§ Work required: Your task is to copy every line of the records below that contains "Circle".

[Saved data entries]

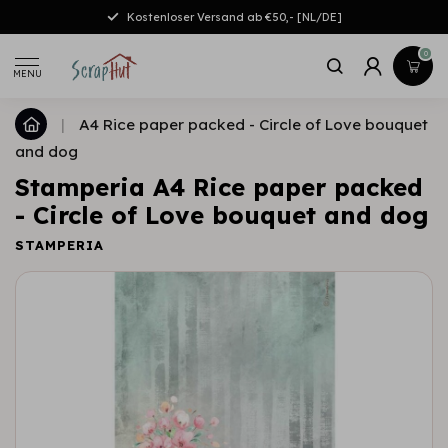
Kostenloser Versand ab €50,- [NL/DE]
0
MENU
|
A4 Rice paper packed - Circle of Love bouquet
and dog
Stamperia A4 Rice paper packed
- Circle of Love bouquet and dog
STAMPERIA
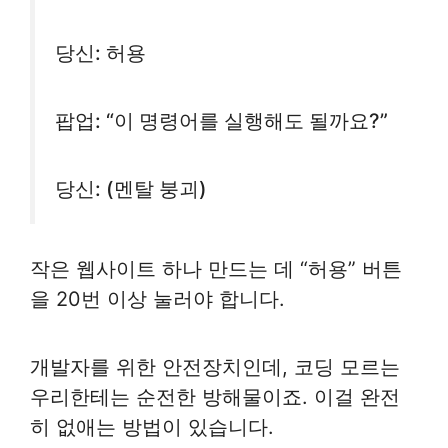
당신: 허용
팝업: “이 명령어를 실행해도 될까요?”
당신: (멘탈 붕괴)
작은 웹사이트 하나 만드는 데 “허용” 버튼
을 20번 이상 눌러야 합니다.
개발자를 위한 안전장치인데, 코딩 모르는
우리한테는 순전한 방해물이죠. 이걸 완전
히 없애는 방법이 있습니다.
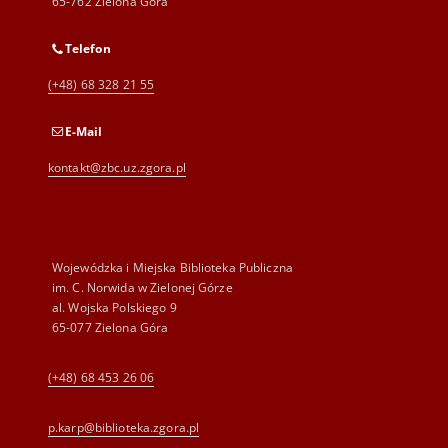
65-762 Zielona Góra
Telefon
(+48) 68 328 21 55
E-Mail
kontakt@zbc.uz.zgora.pl
Wojewódzka i Miejska Biblioteka Publiczna
im. C. Norwida w Zielonej Górze
al. Wojska Polskiego 9
65-077 Zielona Góra
(+48) 68 453 26 06
p.karp@biblioteka.zgora.pl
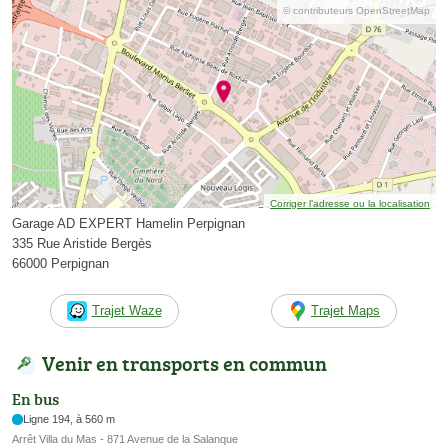
© contributeurs OpenStreetMap
Corriger l’adresse ou la localisation
Garage AD EXPERT Hamelin Perpignan
335 Rue Aristide Bergès
66000 Perpignan
Trajet Waze
Trajet Maps
Venir en transports en commun
En bus
Ligne 194, à 560 m
Arrêt Villa du Mas - 871 Avenue de la Salanque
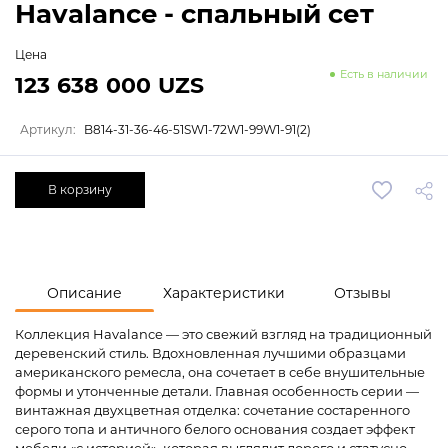
Havalance - спальный сет
Цена
Есть в наличии
123 638 000 UZS
Артикул:
B814-31-36-46-51SW1-72W1-99W1-91(2)
В корзину
Описание
Характеристики
Отзывы
Коллекция Havalance — это свежий взгляд на традиционный
деревенский стиль. Вдохновленная лучшими образцами
американского ремесла, она сочетает в себе внушительные
формы и утонченные детали. Главная особенность серии —
винтажная двухцветная отделка: сочетание состаренного
серого топа и античного белого основания создает эффект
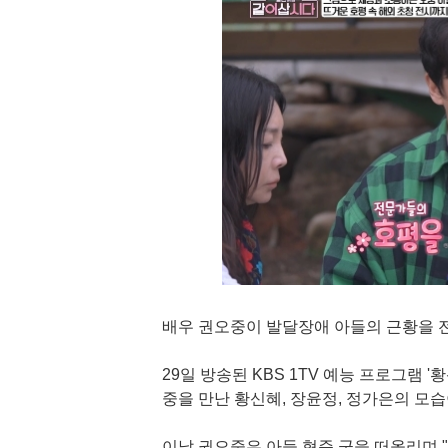
배우 권오중이 발달장애 아들의 근황을 
29일 방송된 KBS 1TV 예능 프로그램
중을 만난 황신혜, 장윤정, 정가은의 모습
이날 권오중은 아들 혁준 군을 떠올리며 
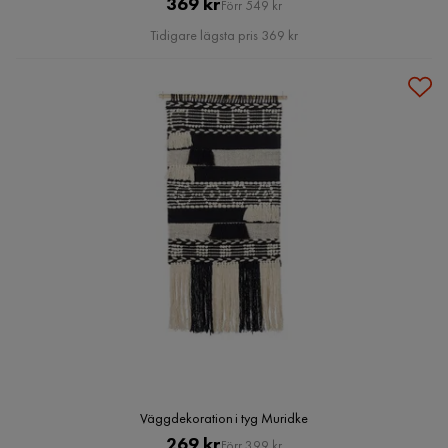
Pris
Original
369 kr
Förr 549 kr
Pris
Tidigare lägsta pris 369 kr
Väggdekoration i tyg Muridke
Pris
Original
269 kr
Förr 399 kr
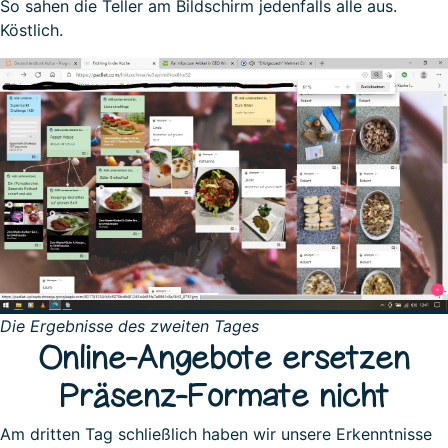
So sahen die Teller am Bildschirm jedenfalls alle aus.
Köstlich.
Die Ergebnisse des zweiten Tages
Online-Angebote ersetzen
Präsenz-Formate nicht
Am dritten Tag schließlich haben wir unsere Erkenntnisse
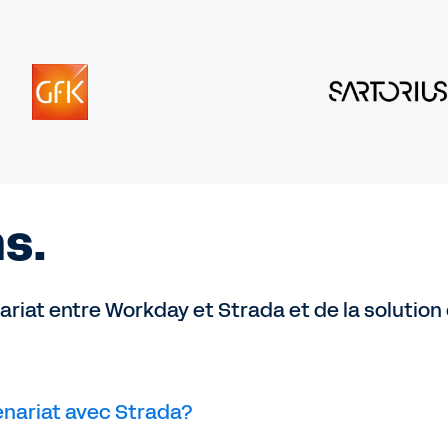
ns.
riat entre Workday et Strada et de la solution 
enariat avec Strada?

§ Output:
A4 Rice paper packed - Circle of Love bouquet
- Circle of Love bouquet and dog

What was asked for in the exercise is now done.